Paul Orude, Bauchi
The Bishop of Bauchi/Gombe Catholic Diocese, Most Reverend Hilary Dachelem, has called on the federal government and the Academic Union of Universities (ASUU) to amicably resolve their areas of disagreement to allow public university students to return to school.
ASUU embarked on strike since March 2020 over lack of amicable agreement between it and the federal government on the implementation of the controversial Integrated Payroll and Personnel Information (IPPIS), consolidated earned allowances, visitation panels among other grey areas.
Several meetings between ASUU and the federal government’s negotiation team headed by the minister for Labour and Employment, Dr Chris Ngige, have failed even as public universities remain closed with students who are mostly youth at home for eight months as a result.

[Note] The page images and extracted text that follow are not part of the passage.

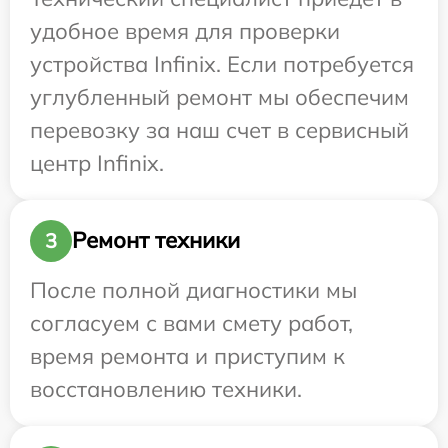
удобное время для проверки
устройства Infinix. Если потребуется
углубленный ремонт мы обеспечим
перевозку за наш счет в сервисный
центр Infinix.
Ремонт техники
3
После полной диагностики мы
согласуем с вами смету работ,
время ремонта и приступим к
восстановлению техники.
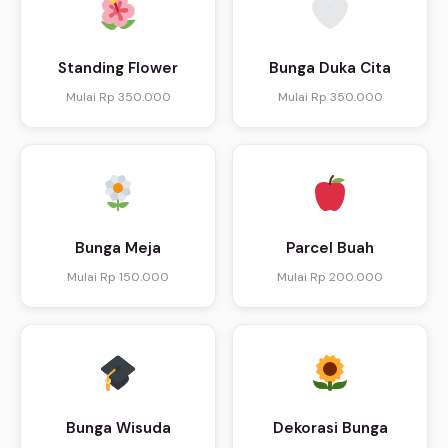
Standing Flower
Bunga Duka Cita
Mulai Rp 350.000
Mulai Rp 350.000
Bunga Meja
Parcel Buah
Mulai Rp 150.000
Mulai Rp 200.000
Bunga Wisuda
Dekorasi Bunga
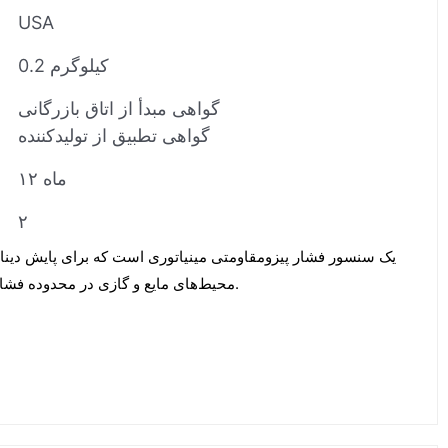
USA
0.2 کیلوگرم
گواهی مبدأ از اتاق بازرگانی
گواهی تطبیق از تولیدکننده
۱۲ ماه
۲
محیط‌های مایع و گازی در محدوده فشار کم تا متوسط طراحی شده است.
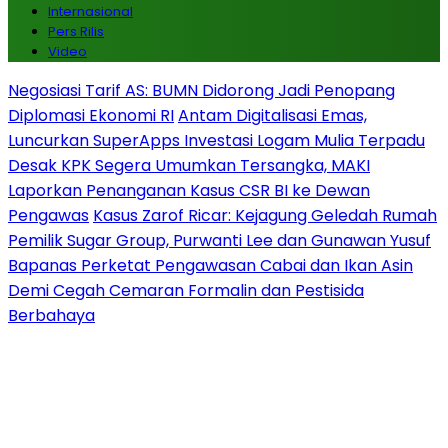
Internasional
Pers Rilis
Video
Negosiasi Tarif AS: BUMN Didorong Jadi Penopang
Diplomasi Ekonomi RI
Antam Digitalisasi Emas,
Luncurkan SuperApps Investasi Logam Mulia Terpadu
Desak KPK Segera Umumkan Tersangka, MAKI
Laporkan Penanganan Kasus CSR BI ke Dewan
Pengawas
Kasus Zarof Ricar: Kejagung Geledah Rumah
Pemilik Sugar Group, Purwanti Lee dan Gunawan Yusuf
Bapanas Perketat Pengawasan Cabai dan Ikan Asin
Demi Cegah Cemaran Formalin dan Pestisida
Berbahaya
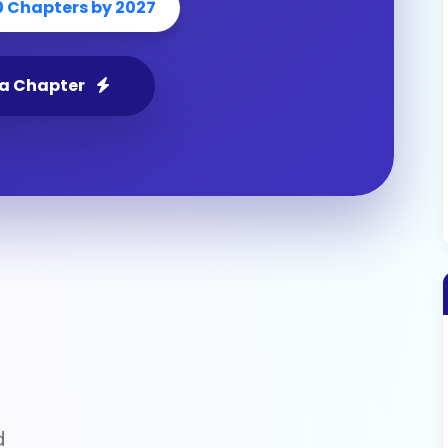
0 Chapters by 2027
 a Chapter
d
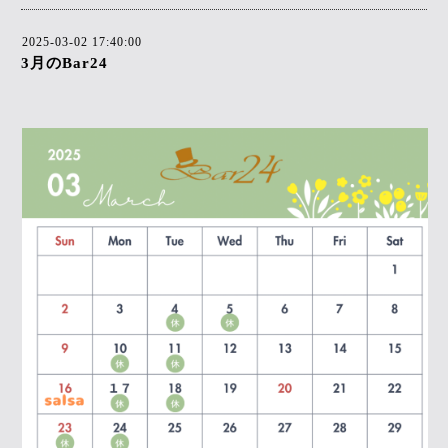
2025-03-02 17:40:00
3月のBar24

Reacting to the development in an interview with The Sun, Bishop Dachelem stated, “When there is such disparity, both ends must shift grounds. That is the aim of dialogue. The idea of dialogue is both must shift grounds. This is my view, this is where I stand and this is where you stand, okay now from my perspective I am very convinced this is it but I don’t have the totality of the truth because I am not perfect. You are not perfect from your own point of view”
The Bishop, who celebrated his 25 years as a priest recently, called on both ASUU and Federal Government to sit down and realistically look at their differences and areas of disagreement and settle for what is realisable.
“They must look at what is pragmatic, what is practicable, what is workable and then we shift grounds a little because when two elephants fights it is the grass that suffers,” he said.
Bishop Dachelem was sad that young Nigerians were suffering and are keeping them at home for months over breakdown of proper dialogue by the two parties.
“Some of the students are even the children of the negotiators. It does not help. Two wrongs don’t make a right so we should be a bit realistic. While government should be realistic in looking at the situation of the universities, also the universities should also know that the government is not just looking at only one sector. Government has multiple sectors and most schools in other parts of the world are private schools and most governments in other parts of the world do not invest in schools so the schools should be able to raise funds also. So let us understand all these things because these are the dynamics,” he said.